- _WHAT TO DO_:
Which lines of the material hold the word "with"? Copy each one.

- _SUPPLIED RECORDS_:
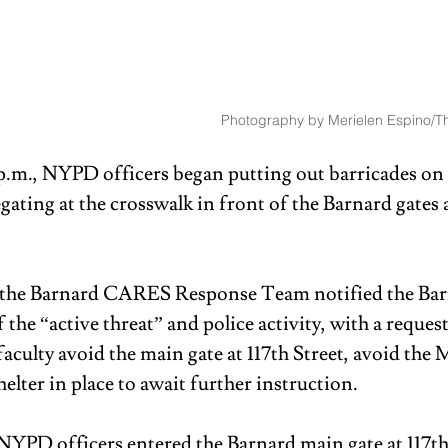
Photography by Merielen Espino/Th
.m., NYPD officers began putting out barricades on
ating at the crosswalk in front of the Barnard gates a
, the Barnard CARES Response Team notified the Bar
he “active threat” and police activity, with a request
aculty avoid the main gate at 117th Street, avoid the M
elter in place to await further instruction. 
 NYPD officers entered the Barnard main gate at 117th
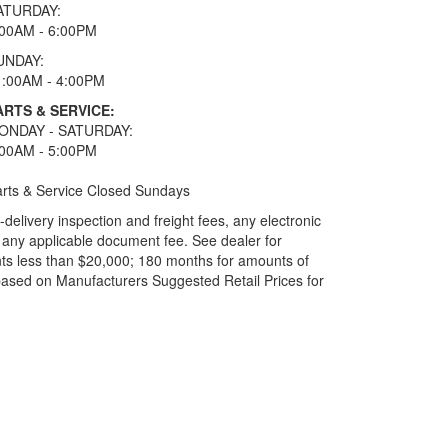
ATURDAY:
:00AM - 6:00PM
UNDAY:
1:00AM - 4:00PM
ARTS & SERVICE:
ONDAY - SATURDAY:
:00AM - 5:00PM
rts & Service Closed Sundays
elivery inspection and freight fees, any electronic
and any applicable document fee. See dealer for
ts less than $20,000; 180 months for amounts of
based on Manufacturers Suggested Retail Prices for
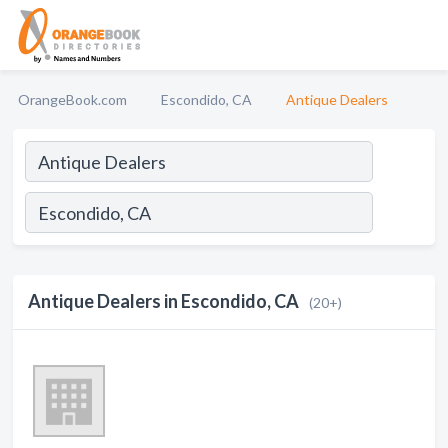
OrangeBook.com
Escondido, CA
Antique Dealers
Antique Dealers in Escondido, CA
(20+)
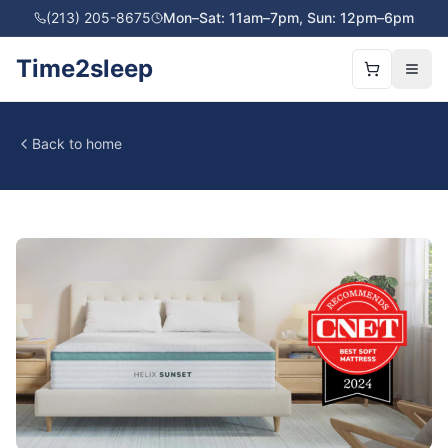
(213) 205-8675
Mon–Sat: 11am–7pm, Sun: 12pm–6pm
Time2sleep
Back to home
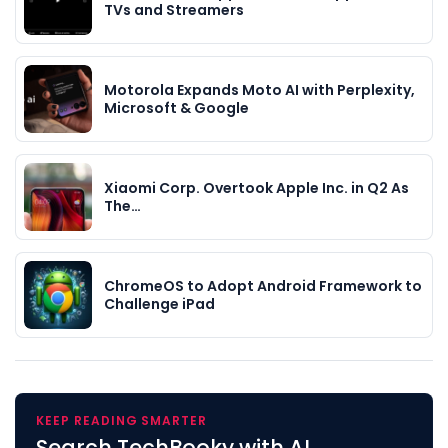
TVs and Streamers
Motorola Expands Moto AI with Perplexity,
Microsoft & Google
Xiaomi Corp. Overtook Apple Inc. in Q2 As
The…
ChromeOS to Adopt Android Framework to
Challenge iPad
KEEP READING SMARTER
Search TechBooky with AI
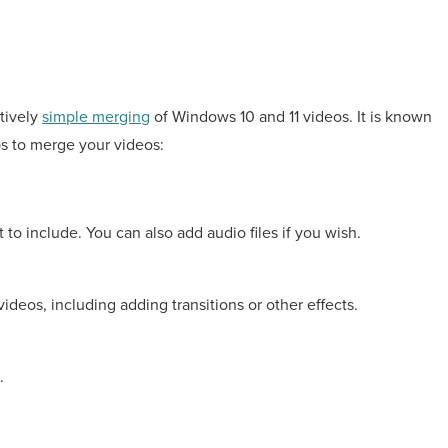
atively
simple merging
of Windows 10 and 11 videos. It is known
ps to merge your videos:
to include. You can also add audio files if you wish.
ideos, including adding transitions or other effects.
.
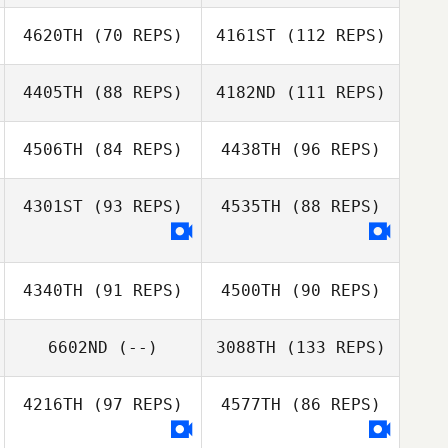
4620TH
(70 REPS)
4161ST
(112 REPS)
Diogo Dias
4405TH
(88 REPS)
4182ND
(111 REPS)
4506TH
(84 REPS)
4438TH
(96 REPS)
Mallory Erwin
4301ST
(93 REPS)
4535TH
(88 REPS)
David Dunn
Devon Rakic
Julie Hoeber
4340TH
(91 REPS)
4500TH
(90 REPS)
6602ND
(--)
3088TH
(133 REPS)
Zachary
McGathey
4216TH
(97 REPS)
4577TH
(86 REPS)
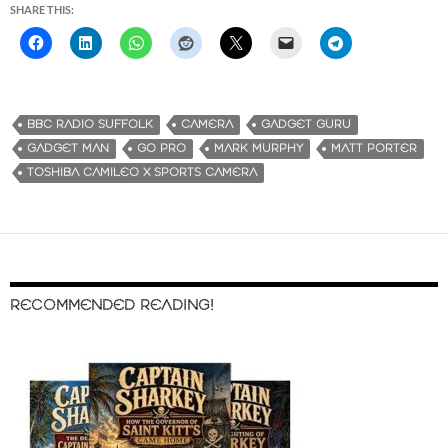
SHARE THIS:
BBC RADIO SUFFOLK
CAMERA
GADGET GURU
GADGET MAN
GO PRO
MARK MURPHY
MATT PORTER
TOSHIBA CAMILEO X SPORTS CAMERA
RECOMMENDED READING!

- _RESPONSE AREA_:
he “active threat” and police activity, with a request
Motorola Expands Moto AI with Perplexity,
Search TechBooky with AI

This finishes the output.